Fügen Sie eine Automatisierung hinzu, die ausgeführt wird, wenn diese Warnung ausgelöst wird. Klicken Sie auf das Automatisierung auswählen Feld und wählen Sie eine aus; verwenden Sie das Link Symbol, um die ausgewählte Automatisierung in einem neuen Tab zu öffnen, das Auge Symbol, um eine Vorschau anzuzeigen, oder das × um die Auswahl aufzuheben.

ℹ️ HINWEIS: Behebungen werden ausgeführt, wenn die Warnung erstellt wird, nicht wenn sie aufgelöst wird.

Die natürliche Kombination hier ist eine Automatisierung, die auf der Festplattenverschlüsselung aktivieren Aktion, die BitLocker oder FileVault aktiviert und den Wiederherstellungsschlüssel in Level speichert. Das schließt den Kreislauf: Der Monitor erkennt die Lücke, die Automatisierung behebt sie, und die automatische Auflösung schließt die Warnung.

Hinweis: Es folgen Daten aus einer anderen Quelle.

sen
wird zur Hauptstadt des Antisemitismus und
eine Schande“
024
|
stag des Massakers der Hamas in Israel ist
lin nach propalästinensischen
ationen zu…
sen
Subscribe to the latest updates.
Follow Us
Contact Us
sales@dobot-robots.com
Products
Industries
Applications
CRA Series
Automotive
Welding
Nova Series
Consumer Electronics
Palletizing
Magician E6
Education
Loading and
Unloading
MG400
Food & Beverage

⚠️ WARNUNG: Überlegen Sie gut, bevor Sie die Verschlüsselung auf Servern und gemeinsam genutzten Geräten automatisch beheben. Das Aktivieren von BitLocker kann einen Neustart erfordern, und jede Verschlüsselungsänderung hat Auswirkungen auf den Wiederherstellungsschlüssel. Für Arbeitsstationen ist eine automatische Behebung in der Regel sicher. Für Server ist ein reiner Benachrichtigungsansatz mit manueller Nachverfolgung oft die bessere Wahl.


Empfänger benachrichtigen

Zwei Kontrollkästchen steuern, ob die Empfänger der Richtlinie eine E-Mail erhalten:

  • Bei Warnungserstellung sendet eine E-Mail, wenn die Warnung ausgelöst wird.

  • Bei Warnungsauflösung sendet eine E-Mail, wenn die Warnung aufgelöst wird.

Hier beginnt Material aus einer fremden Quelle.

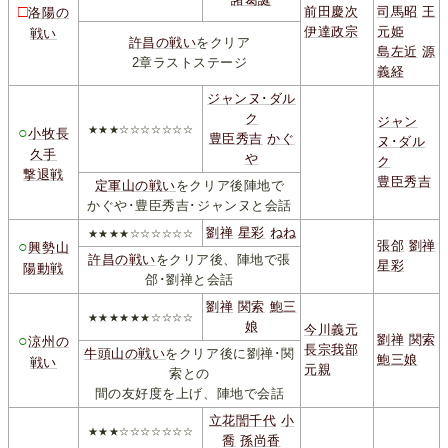
□
前田慶次
司馬昭
王
洛陽の
伊達政宗
元姫
戦い
許昌の戦い
をクリア
島左近
源
2章ラストステージ
義経
ジャンヌ･ダル
ク
ジャン
○
★★★☆☆☆☆☆☆☆
小牧長
豊臣秀吉
かぐ
ヌ･ダル
久手
や
ク
撃退戦
豊臣秀吉
定軍山の戦い
をクリア後陣地で
かぐや･豊臣秀吉･ジャンヌと会話
劉禅
星彩
ねね
★★★★☆☆☆☆☆☆
○
張郃
劉禅
興勢山
許昌の戦い
をクリア後、陣地で張
星彩
陽動戦
郃･劉禅と会話
劉禅
関索
鮑三
★★★★★★☆☆☆☆
娘
今川義元
○
劉禅
関索
涼州の
長宗我部
牛頭山の戦い
をクリア後に劉禅･関
鮑三娘
戦い
元親
索との
間の友好度を上げ、陣地で会話
立花誾千代
小
★★★☆☆☆☆☆☆☆
喬
孫尚香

Beide sind standardmäßig deaktiviert. Empfänger werden auf der Ebene der Monitor-Richtlinie im Empfänger Abschnitt.


Automatische Auflösung

Der Warnung automatisch auflösen, wenn Bedingungen sich klären Schalter schließt die Warnung automatisch, sobald die primäre Partition wieder als verschlüsselt gemeldet wird – ob das daran liegt, dass Ihre Automatisierung die Verschlüsselung aktiviert hat oder ein Techniker das Problem manuell behoben hat.

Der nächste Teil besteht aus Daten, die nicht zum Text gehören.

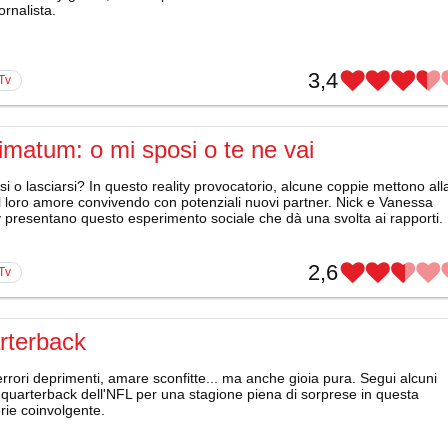
ornalista.
3,4
 Tv
timatum: o mi sposi o te ne vai
i o lasciarsi? In questo reality provocatorio, alcune coppie mettono all
l loro amore convivendo con potenziali nuovi partner. Nick e Vanessa
 presentano questo esperimento sociale che dà una svolta ai rapporti.
2,6
 Tv
rterback
 errori deprimenti, amare sconfitte... ma anche gioia pura. Segui alcuni
 quarterback dell'NFL per una stagione piena di sorprese in questa
rie coinvolgente.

Dieser Monitor ist standardmäßig deaktiviert. Aktivieren Sie ihn, wenn Sie den Monitor mit einer automatisierten Behebung kombinieren. Lassen Sie ihn deaktiviert, wenn jeder Verschlüsselungsbefund so lange offen bleiben soll, bis jemand ihn überprüft hat.


Häufig gestellte Fragen

  • Warum löst ein Gerät eine Warnung aus, obwohl ich weiß, dass das Laufwerk verschlüsselt ist? Unter Windows liest der Monitor den Schutzstatus von BitLocker, nicht nur den Verschlüsselungszustand. Ein Volume, das vollständig verschlüsselt ist, dessen Schutz jedoch ausgesetzt wurde (was bei bestimmten Windows-Updates vorübergehend üblich ist), wird als nicht verschlüsselt gemeldet, bis der Schutz wieder aufgenommen wird. Wenn die Warnung nach Abschluss des Updates nicht verschwindet, prüfen Sie manage-bde -status auf dem Gerät.

  • Werden alle Laufwerke oder nur das Systemlaufwerk geprüft? Nur die primäre (Boot-)Partition. Sekundäre Laufwerke und Daten-Volumes werden auf keiner Plattform ausgewertet. Verwenden Sie einen Skript-Monitor, wenn Sie Abdeckung über das Boot-Volume hinaus benötigen.

  • Kann er Drittanbieter-Verschlüsselung wie VeraCrypt oder Symantec erkennen? Nein. Der Monitor prüft die betriebssystemeigenen Mechanismen: BitLocker unter Windows, FileVault unter macOS und LUKS unter Linux. Geräte, die eine Drittanbieter-Vollverschlüsselung verwenden, werden als nicht verschlüsselt gemeldet.

  • Ich habe den Monitor hinzugefügt, aber einige Geräte lösen nie eine Warnung aus und werden nie als ausgewertet angezeigt. Warum? Überprüfen Sie die Agentenversion. Ältere Agenten ignorieren Monitor-Typen, die sie nicht erkennen, sodass Geräte mit veralteten Versionen diese Prüfung überhaupt nicht ausführen. Aktualisieren Sie den Agenten, und der Monitor erfasst sie.

  • Kann die Warnung das Problem automatisch beheben? Ja. Fügen Sie eine Automatisierung hinzu, die die Festplattenverschlüsselung aktivieren Aktion als Behebung. Level aktiviert BitLocker oder FileVault und speichert den Wiederherstellungsschlüssel. Aktivieren Sie die automatische Auflösung, damit die Warnung geschlossen wird, sobald die Verschlüsselung aktiv ist.

  • Wer kann diesen Monitor erstellen und bearbeiten? Techniker mit Zugriff auf die entsprechende Monitor-Richtlinie. Berechtigungseinstellungen werden in Arbeitsbereich → Berechtigungen.